Assigned task: Would you please return the lines of the material that contain the word "methods"?

Data to process:
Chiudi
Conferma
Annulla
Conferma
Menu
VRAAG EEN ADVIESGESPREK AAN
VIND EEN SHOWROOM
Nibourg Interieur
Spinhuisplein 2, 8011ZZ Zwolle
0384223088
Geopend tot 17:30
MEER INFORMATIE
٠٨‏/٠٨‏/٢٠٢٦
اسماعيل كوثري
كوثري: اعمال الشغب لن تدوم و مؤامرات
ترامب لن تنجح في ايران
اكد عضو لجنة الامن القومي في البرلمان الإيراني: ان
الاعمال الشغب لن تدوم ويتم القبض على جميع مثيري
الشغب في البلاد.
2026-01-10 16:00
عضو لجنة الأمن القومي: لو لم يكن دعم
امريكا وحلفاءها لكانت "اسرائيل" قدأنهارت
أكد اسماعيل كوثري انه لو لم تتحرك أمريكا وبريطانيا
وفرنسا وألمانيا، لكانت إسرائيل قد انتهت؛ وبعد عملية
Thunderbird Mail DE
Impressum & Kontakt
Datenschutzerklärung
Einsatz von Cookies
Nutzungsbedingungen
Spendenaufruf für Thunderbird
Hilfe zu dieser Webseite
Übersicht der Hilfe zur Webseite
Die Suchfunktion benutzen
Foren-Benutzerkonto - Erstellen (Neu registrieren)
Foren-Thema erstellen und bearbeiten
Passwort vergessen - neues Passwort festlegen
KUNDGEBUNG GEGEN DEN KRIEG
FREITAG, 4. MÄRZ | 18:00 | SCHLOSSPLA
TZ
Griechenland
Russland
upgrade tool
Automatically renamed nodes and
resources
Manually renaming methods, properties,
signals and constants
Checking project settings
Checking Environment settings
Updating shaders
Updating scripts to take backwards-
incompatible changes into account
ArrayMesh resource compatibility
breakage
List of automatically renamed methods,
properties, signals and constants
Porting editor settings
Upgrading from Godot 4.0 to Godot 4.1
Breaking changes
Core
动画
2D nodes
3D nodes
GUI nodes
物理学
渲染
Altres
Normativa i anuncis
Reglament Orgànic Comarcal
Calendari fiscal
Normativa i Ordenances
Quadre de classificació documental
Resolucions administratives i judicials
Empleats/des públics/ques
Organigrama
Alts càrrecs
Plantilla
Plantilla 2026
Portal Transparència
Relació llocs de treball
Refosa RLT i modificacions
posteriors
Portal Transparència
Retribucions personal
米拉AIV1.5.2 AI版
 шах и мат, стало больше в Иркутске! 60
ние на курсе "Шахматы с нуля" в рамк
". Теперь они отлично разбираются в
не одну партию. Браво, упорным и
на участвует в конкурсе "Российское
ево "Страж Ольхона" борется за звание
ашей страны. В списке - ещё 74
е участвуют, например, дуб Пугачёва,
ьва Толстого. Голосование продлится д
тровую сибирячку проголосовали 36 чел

--

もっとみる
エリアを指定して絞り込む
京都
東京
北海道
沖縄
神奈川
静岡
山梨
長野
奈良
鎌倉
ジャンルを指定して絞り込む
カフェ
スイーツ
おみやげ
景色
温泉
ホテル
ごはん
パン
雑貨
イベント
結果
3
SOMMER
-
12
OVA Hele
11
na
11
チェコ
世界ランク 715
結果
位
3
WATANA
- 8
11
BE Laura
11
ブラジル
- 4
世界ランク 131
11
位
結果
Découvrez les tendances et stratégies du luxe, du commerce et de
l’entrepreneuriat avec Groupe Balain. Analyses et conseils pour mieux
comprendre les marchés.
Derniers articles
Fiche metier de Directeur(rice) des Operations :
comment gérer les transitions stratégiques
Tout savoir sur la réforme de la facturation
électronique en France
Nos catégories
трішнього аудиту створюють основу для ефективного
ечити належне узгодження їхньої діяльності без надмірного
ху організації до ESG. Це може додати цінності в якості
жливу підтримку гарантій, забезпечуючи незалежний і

Solved exercise:
Manually renaming methods, properties,
List of automatically renamed methods,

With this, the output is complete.